§ Exercise
From the entries that follow, extract each line holding the string "step".

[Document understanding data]
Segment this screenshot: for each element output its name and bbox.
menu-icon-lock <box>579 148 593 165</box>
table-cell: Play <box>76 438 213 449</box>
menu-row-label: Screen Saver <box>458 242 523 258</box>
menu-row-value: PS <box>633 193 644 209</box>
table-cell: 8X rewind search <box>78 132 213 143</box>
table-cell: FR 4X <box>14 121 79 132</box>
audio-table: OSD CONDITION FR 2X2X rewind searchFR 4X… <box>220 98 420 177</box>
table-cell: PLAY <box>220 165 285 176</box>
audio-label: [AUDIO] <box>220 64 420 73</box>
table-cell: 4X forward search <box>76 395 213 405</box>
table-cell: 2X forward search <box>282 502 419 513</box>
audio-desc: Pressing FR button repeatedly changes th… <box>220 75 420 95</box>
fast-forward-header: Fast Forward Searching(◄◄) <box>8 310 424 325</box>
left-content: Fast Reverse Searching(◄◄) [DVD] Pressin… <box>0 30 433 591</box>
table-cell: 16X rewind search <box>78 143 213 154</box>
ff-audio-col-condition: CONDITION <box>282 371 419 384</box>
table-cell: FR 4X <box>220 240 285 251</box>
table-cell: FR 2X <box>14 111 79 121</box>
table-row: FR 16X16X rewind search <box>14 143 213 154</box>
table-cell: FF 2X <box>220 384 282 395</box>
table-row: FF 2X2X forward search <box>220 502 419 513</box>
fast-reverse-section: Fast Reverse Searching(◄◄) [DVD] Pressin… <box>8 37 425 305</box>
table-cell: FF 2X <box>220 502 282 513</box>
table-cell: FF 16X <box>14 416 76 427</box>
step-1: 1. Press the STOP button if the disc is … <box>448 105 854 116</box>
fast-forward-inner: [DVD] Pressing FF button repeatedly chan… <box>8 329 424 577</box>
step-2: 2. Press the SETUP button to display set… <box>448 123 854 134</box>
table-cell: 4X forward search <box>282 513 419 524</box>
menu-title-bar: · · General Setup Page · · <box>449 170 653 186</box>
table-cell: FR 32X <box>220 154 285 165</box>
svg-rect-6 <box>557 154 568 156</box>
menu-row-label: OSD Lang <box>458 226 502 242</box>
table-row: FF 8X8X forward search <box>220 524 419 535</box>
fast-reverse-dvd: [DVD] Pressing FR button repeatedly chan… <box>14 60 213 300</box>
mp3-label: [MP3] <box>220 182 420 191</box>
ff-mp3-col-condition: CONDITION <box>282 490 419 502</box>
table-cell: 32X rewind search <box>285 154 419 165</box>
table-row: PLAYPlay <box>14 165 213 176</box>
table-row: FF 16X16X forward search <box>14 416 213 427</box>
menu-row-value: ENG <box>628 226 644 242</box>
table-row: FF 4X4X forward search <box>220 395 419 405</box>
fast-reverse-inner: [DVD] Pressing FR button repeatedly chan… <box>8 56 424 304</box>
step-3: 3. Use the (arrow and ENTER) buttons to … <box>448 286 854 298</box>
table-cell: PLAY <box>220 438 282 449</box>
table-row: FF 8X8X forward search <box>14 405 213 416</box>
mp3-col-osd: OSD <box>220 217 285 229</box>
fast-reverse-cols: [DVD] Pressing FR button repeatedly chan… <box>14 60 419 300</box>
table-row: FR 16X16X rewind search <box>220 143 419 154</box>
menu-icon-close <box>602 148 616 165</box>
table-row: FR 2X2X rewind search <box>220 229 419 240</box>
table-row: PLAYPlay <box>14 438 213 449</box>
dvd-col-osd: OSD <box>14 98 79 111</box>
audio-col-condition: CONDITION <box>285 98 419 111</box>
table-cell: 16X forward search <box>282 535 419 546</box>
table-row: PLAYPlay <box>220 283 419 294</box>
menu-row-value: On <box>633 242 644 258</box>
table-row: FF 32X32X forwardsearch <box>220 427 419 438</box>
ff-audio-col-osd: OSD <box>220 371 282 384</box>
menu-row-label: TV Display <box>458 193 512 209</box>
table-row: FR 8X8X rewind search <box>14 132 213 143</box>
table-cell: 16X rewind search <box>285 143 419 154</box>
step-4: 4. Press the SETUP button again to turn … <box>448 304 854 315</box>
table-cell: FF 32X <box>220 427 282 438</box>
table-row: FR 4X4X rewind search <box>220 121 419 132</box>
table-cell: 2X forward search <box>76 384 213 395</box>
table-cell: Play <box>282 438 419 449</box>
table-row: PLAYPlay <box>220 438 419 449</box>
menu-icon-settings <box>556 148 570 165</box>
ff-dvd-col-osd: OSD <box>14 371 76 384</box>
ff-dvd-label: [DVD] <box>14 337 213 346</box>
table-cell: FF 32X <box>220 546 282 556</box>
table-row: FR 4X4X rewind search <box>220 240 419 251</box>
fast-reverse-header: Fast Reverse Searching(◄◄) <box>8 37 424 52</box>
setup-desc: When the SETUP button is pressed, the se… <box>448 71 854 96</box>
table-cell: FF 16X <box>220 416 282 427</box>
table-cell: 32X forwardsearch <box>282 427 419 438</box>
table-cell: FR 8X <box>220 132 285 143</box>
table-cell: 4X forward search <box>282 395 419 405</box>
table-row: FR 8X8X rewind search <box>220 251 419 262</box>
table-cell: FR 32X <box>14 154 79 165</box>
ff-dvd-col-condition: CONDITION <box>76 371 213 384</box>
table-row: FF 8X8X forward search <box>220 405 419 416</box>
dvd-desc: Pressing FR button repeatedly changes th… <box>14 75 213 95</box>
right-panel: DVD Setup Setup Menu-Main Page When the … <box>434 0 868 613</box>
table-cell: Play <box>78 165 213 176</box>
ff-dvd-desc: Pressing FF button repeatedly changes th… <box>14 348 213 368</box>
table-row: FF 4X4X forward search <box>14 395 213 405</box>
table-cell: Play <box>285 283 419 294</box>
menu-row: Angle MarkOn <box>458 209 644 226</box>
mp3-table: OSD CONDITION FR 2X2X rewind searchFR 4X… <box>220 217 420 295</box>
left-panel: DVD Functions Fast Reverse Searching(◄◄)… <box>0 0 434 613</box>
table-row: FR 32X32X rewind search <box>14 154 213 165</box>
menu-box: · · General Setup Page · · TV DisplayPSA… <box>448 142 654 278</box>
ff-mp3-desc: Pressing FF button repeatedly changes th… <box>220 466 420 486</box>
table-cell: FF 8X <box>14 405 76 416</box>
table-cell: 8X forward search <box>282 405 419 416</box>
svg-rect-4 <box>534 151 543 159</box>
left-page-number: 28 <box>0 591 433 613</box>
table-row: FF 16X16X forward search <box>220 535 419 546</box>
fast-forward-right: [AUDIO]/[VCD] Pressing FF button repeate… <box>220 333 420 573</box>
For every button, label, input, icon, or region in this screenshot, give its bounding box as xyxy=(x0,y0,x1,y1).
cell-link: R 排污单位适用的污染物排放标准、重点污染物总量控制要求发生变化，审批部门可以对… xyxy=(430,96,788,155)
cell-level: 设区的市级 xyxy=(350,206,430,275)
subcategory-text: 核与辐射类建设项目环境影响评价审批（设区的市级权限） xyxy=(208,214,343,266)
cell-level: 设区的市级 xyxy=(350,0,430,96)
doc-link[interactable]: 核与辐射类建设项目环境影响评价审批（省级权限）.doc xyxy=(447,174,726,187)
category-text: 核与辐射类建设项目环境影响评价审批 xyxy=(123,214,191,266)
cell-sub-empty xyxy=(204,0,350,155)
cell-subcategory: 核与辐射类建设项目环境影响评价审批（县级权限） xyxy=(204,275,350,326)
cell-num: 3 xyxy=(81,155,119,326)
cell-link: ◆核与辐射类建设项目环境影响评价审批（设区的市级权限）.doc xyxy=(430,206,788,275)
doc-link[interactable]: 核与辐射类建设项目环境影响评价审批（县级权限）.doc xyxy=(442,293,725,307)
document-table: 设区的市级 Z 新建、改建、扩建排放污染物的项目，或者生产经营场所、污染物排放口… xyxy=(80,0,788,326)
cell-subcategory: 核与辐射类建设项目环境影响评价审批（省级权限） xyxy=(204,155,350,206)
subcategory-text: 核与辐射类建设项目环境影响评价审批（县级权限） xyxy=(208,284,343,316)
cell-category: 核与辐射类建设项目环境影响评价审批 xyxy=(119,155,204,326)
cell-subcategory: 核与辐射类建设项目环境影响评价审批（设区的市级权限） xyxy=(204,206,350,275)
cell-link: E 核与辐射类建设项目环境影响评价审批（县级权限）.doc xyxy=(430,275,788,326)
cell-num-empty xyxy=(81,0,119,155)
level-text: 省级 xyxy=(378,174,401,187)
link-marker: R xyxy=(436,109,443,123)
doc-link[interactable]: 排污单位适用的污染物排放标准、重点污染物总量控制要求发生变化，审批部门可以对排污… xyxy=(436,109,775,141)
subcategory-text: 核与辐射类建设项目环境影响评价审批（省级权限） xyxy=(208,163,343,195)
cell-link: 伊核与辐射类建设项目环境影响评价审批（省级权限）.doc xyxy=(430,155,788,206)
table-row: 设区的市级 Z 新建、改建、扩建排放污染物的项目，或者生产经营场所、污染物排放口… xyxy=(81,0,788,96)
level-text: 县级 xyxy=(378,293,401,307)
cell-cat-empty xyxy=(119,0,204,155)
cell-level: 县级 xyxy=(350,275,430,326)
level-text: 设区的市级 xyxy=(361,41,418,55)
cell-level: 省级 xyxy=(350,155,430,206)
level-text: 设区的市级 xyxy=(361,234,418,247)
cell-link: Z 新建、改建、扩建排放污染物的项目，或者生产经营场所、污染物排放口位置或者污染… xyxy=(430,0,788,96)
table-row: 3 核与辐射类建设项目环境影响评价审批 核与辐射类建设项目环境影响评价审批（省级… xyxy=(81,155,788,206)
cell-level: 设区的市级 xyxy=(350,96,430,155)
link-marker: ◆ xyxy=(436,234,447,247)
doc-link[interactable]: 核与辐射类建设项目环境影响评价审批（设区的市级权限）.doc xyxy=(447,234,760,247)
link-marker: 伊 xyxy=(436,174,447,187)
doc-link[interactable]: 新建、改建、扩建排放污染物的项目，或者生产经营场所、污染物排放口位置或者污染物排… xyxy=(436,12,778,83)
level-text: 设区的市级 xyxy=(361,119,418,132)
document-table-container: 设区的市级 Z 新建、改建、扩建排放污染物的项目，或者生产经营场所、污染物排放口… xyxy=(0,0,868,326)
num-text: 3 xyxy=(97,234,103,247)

§ Task solution
step-1: 1. Press the STOP button if the disc is … <box>448 105 854 116</box>
step-2: 2. Press the SETUP button to display set… <box>448 123 854 134</box>
step-3: 3. Use the (arrow and ENTER) buttons to … <box>448 286 854 298</box>
step-4: 4. Press the SETUP button again to turn … <box>448 304 854 315</box>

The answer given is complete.